Every new hire has to be seen within the context of both their individual talent contribution and their positive or negative impact on the social dynamics of the work team and organization. A wrong social hire is both painful and expensive to the organization AND to the individual. Pronouns are an insight into the individual’s preference for “self” or “group/team” and the resulting fit with the organization. So during conversations, what do we listen for in terms of pronouns that can give a hint about the “social fit” of a candidate? “I,” “Me,” “We,” “Our,” “They,” “My,” and even “Dr.” for science types are the classic pronouns to listen for and track both in frequency and in their conversation sequence. There is no magic formula that correlates to a correct frequency or sequence; just common sense and good judgment. Both the candidate and the hiring team have a responsibility to exercise good judgment about pronoun usage based on accurate information about the culture or social dynamics of the organization. Here are some tips for the candidate:
1. The candidate has a plethora of social data about the organization and simply needs to spend about 15 minutes to understand the culture of the organization. A quick check of the target organization’s CEO’s message on the Internet or in the Annual Report is a good place to start. What pronouns are used in the message? How many “we,” “our,” “my,” “I,” “team,” “community,” “culture” and other social-group oriented words are used? Which pronouns are used first (as they tend to describe the real social nature of the organization)? Also check out the language used in other descriptive literature. Is the organization consistent in their social pronoun preferences? If they are, you have a very well organized and culturally adapted organization. If they are not, you either have a developing or chaotic culture at work.

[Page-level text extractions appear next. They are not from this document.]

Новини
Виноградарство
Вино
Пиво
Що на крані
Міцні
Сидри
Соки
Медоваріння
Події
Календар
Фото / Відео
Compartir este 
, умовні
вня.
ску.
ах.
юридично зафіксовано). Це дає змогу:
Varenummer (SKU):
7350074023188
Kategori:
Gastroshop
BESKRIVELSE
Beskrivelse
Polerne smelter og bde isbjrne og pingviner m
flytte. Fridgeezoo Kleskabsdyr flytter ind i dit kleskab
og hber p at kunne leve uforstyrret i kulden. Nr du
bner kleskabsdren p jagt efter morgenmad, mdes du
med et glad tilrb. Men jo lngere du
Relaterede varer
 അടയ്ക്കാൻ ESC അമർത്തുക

The candidate needs to decide if this is an organization that manages their social environment by default (every person for themselves) or an organization that will not hire anyone that does not “socially fit” or promote the culture (and there are more of these type organizations everyday thanks to the rise of social media). Obviously, if you are preparing for a phone or on-site interview with a well-defined and managed culture-type organization, social preparation is required and pronouns are part of that preparation.

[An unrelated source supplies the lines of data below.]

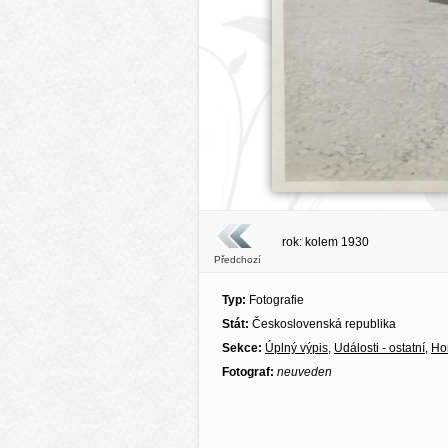
rok: kolem 1930
Předchozí
Typ:
Fotografie
Stát:
Československá republika
Sekce:
Úplný výpis
,
Události - ostatní
,
Ho
Fotograf:
neuveden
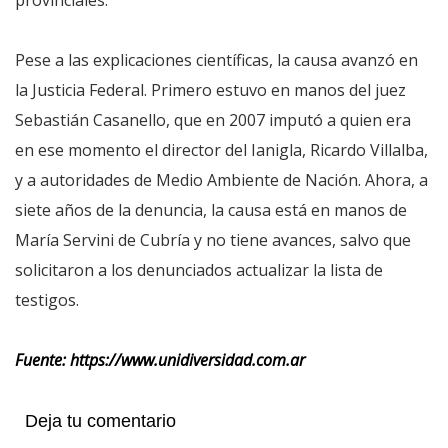
Pese a las explicaciones científicas, la causa avanzó en
la Justicia Federal. Primero estuvo en manos del juez
Sebastián Casanello, que en 2007 imputó a quien era
en ese momento el director del Ianigla, Ricardo Villalba,
y a autoridades de Medio Ambiente de Nación. Ahora, a
siete años de la denuncia, la causa está en manos de
María Servini de Cubría y no tiene avances, salvo que
solicitaron a los denunciados actualizar la lista de
testigos.
Fuente: https://www.unidiversidad.com.ar
Deja tu comentario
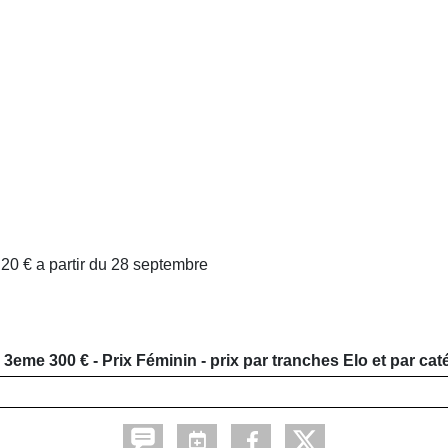
/ 20 € a partir du 28 septembre
 3eme 300 € - Prix Féminin - prix par tranches Elo et par cat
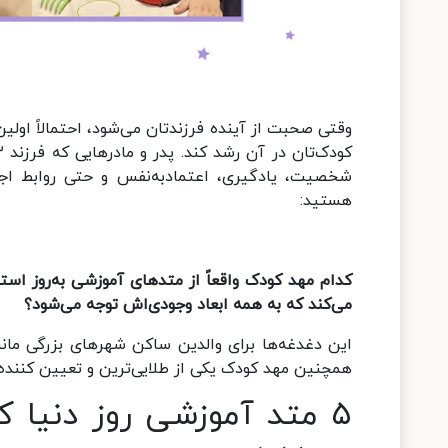
وقتی صحبت از آینده فرزندتان می‌شود، احتمالاً ا
شخصیت، یادگیری، اعتمادبه‌نفس و حتی روابط اجتم
هستید:
ک
دام مهد کودک واقعاً از متدهای آموزشی به‌روز استف
می‌کند که به همه ابعاد وجودی‌اش توجه می‌شود؟
این دغدغه‌ها برای والدین ساکن شهرهای بزرگی مانند
همچنین مهد کودک یکی از طلایی‌ترین و تعیین کنند
۵
متد آموزشی روز دنیا که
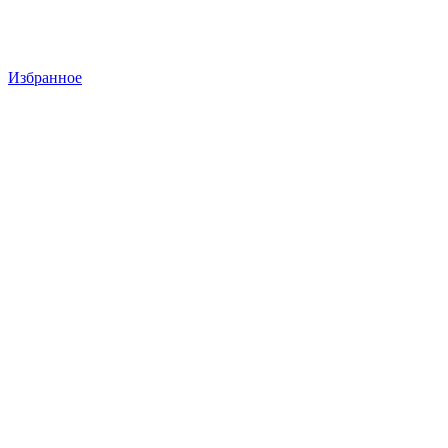
Избранное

2. Pay attention to the pronouns you use in your conversation! Your use of pronouns should reflect the cultural nature of the organization AND still be your natural and genuine preference. Most candidates use a reasonably balanced blend of pronouns once they are comfortable in their social environment. TRYING TOO HARD to meet the perceived expectations of the hiring company can shift pronoun use to an extreme SELF or TEAM orientation and that will raise red flags. I’ve had conversations with candidates that when I asked about “the team,” I got back only “I,” “I,” and “I” responses. Listen to the questions you are asked! Use the pronoun language of the hiring team when you answer a question; “Our team was … and my contribution was …” You cannot script this type of interaction but you should pay attention to the pronouns at least three times during an interview or conversation; at the beginning, the ¾ mark and the end. There are psychological reasons for this pattern and the social neurosciences reinforce the pattern. So get some “team,” “our,” and “we” right at the beginning and also near the end of the conversation. You can “I” and “my” the rest of the time.

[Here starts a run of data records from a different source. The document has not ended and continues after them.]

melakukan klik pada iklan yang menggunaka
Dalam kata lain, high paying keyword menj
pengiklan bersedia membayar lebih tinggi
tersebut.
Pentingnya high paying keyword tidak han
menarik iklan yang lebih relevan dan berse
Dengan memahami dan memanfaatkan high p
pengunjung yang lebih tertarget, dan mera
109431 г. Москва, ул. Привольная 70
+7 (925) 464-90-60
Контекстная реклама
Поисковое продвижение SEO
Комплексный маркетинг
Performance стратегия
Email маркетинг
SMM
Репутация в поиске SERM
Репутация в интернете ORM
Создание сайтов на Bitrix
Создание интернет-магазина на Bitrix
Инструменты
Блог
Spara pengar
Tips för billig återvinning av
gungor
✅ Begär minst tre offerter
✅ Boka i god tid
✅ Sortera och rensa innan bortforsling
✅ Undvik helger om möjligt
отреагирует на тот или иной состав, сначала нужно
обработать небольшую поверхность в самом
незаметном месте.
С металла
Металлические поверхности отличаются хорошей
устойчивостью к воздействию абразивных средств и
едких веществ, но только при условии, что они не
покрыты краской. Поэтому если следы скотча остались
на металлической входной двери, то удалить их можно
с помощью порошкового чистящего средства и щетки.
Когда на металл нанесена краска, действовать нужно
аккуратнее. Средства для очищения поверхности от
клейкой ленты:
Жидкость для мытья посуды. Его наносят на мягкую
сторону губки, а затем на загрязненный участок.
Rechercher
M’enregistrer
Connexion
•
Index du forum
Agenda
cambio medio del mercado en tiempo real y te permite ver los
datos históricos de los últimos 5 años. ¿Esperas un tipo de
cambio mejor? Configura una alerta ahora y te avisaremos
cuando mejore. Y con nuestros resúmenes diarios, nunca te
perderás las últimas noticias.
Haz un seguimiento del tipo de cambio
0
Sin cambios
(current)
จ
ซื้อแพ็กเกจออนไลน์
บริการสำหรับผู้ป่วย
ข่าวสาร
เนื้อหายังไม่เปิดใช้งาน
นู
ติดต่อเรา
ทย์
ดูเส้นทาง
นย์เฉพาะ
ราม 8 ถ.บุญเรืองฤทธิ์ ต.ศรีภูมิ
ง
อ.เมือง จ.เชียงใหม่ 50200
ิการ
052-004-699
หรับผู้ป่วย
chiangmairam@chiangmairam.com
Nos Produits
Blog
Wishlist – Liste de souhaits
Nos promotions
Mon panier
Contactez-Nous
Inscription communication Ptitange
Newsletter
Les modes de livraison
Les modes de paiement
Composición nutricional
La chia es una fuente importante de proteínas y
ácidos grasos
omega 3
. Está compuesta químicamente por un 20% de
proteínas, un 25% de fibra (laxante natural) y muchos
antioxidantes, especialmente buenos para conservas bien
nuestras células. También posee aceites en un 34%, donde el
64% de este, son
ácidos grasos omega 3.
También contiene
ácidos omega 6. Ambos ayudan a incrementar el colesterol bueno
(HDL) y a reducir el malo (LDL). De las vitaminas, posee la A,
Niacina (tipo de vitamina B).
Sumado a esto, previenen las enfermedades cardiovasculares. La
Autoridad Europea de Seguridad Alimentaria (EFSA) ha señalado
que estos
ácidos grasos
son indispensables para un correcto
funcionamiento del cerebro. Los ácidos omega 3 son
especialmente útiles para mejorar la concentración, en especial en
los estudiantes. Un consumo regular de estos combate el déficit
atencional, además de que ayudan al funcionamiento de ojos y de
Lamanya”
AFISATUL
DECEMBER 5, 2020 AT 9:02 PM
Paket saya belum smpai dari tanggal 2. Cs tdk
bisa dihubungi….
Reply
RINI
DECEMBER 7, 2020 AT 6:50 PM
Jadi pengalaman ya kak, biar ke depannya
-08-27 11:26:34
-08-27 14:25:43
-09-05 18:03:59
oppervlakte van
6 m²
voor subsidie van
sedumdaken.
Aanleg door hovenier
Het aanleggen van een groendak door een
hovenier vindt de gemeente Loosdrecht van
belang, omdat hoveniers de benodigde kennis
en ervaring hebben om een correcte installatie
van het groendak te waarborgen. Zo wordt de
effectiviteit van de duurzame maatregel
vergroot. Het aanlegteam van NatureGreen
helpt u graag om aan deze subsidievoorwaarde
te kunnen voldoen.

Here are some tips for the hiring team:
1. Verify the resume: Use the same pronouns in your first series of questions as those in the candidate’s resume. The first series of questions should give you some insight into verifying the social footprint of the candidate’s resume. If there is inconsistent pronoun use, then you have to ask why! I have even asked the candidate to “help us understand why you use the terms ‘team’ and ‘our’ all throughout your resume and yet not once in our conversation.” Inconsistent pronoun use is a clue to other possible hiring or social fit problems!
2. Verify the social fit: Now transition your questions and use the pronouns that represent the social dynamics or culture of your organization. Listen to the pronoun responses of the candidate. If the same pronouns come back in answers, then either the candidate is schooled in active listening, neurolinguistics or emotional intelligence techniques, or is reflecting his/her true social footprint. If you change pronouns from team to self, then back to team, and then back to self, and the same pronouns are always matched by the candidate, then you probably have a well-trained communicator and you should hire that candidate for a marketing or public relations position. The key is to listen for the pronouns that match the organization’s culture and you should have a reasonable probability of a good social fit.
The importance of pronoun use over the phone, in an instant chat, or during a live interview is that the feedback is directly from the candidate, and not likely to be prepared by a coach or another source. You are verifying in real-time the nature of the candidate. Their pronoun use can help predict their social fit within the organization AND how well they prepare for social interactions. Pronoun use is a reflection of the individual in a social context; in other words, self or team focus. While it is never the only social measure used to hire, it is a subtle social roadmap into the mind of both the organization and the candidate. Use it or lose it!